Vicenda complicata, intrecciata fra ruggini antiche e cavilli. Storia che abbiamo seguito fin dal primo giorno, passo-passo, qui:
PALLANUOTO COMO Vs COMONUOTO, TUTTA LA CRONISTORIA
Spiegano dal Club Guidato da Giovanni Dato (ex atleta e fu uomo di punta di Como Nuoto): “Come da sentenza allegata, il Comune di Como e la società sportiva dilettantistica Como Nuoto ASD sono stati condannati a risarcire Pallanuoto Como ASD, a seguito del ricorso presentato da quest’ultima al Tribunale Regionale per la Lombardia a seguito dell’assegnazione dell’impianto sportivo di Villa Geno a Como Nuoto a mezzo bando, che viene così annullato”.

Due gli stralci significativi del dispositivo. Si legge: “Per effetto dell’accoglimento dell’ultima censura, pertanto, devono essere annullati il provvedimento finale di aggiudicazione e gli atti dell’intera procedura svolta, salvi ovviamente i successivi provvedimenti dell’amministrazione”.

E ancora:
“Il Tribunale Amministrativo Regionale per la Lombardia (Sezione Quarta), definitivamente pronunciando sul ricorso, come in epigrafe proposto,
accoglie il ricorso principale nei sensi e per gli effetti di cui in motivazione;
respinge il ricorso incidentale ed i relativi motivi
Condanna il Comune di Como e l’Associazione Sportiva Dilettantistica (ASD) Como Nuoto, in solido fra loro, al pagamento a favore dell’Associazione ricorrente delle spese di lite, che liquida in euro 3.000,00 (tremila/00), oltre accessori di legge (IVA, CPA e spese generali nella misura del 15%) e onere del contributo unificato ai sensi di legge (DPR 115/2002).
Ordina che la presente sentenza sia eseguita dall’autorità amministrativa”.
Spiegano da Pallanuoto Como:
Il bando era diviso in diverse voci, alcune basate su criteri categoricamente oggettivi (i numeri interni alle società, per esempio), altre su base soggettiva (ovvero giudicati secondo piena discrezionalità della commissione) e in ultimo, l’offerta economica.
Nella parte che riguardava l’oggettività Pallanuoto Como ha incassato un punteggio di 23.56, Como Nuoto si è fermata a 12.25. Nella parte a piena discrezione della Commissione: Pallanuoto Como ha ottenuto solo 16.25. A Como Nuoto vengono assegnati 43 punti.
Le offerte economiche delle due società sono state di 70.000 euro per Pallanuoto Como. 35.000 per Como Nuoto.
La sede veniva assegnata a Como Nuoto con 0,44 centesimi di scarto.

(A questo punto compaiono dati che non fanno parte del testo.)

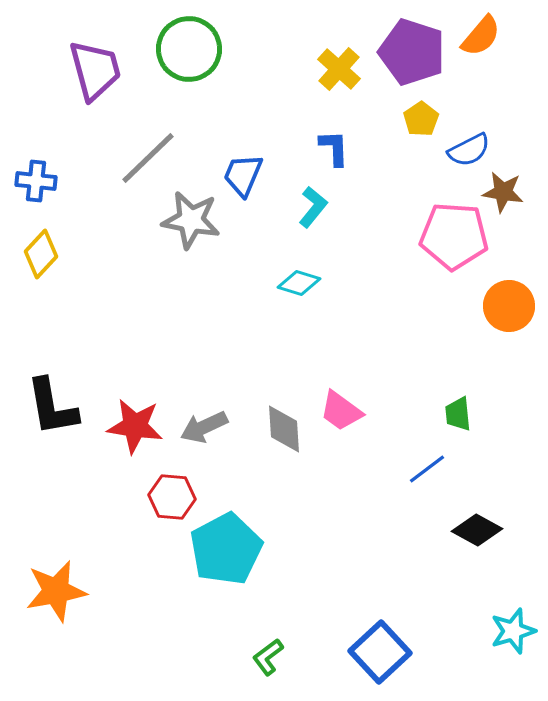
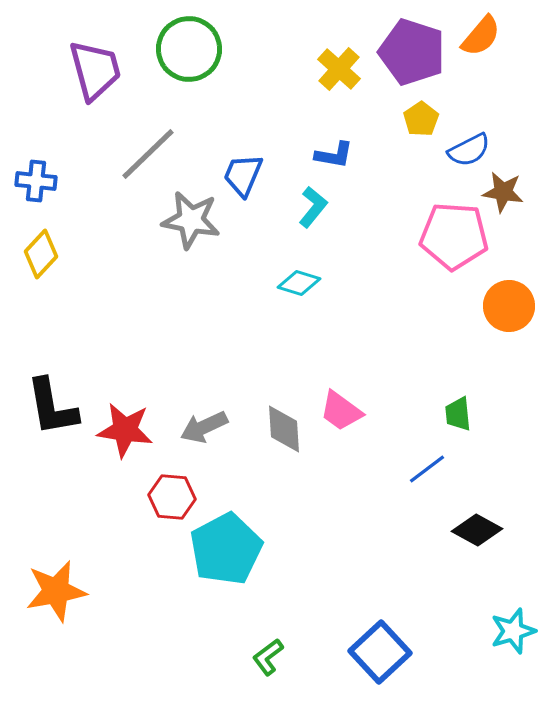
blue L-shape: moved 7 px down; rotated 102 degrees clockwise
gray line: moved 4 px up
red star: moved 10 px left, 4 px down
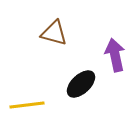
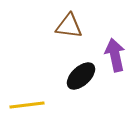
brown triangle: moved 15 px right, 7 px up; rotated 8 degrees counterclockwise
black ellipse: moved 8 px up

“Ci si aspetterebbe un moto di soddisfazione, avendo – commenta a caldo Dato – incassato una sentenza che conferma le istanze mosse da Pallanuoto Como. C’è molto sollievo e grande consapevolezza delle nostre ragioni, ma oggi noi non festeggiamo perché avremmo voluto semplicemente partecipare a una gara che si concludesse con esito certo, inconfutabile grazie a criteri oggettivi o perlomeno chiari. Ciò non è stato e si riparte da zero, amando la città e lo sport e avendo grandi progetti ci saremmo augurati un percorso di gran lunga più lineare”.
E adesso? La sentenza è definitiva (comunque Como Nuoto ha ancora possibilità di un ultimo ricorso al Consiglio di Stato). Intanto con il bando annullato la sede torna in mano a Palazzo Cernezzi che può tenerla aperta con un’assegnazione provvisoria nell’attesa di una nuova gara.
La decisione, chiaramente, almeno per quanto riguarda il futuro immediato, sarà politica. Come sempre.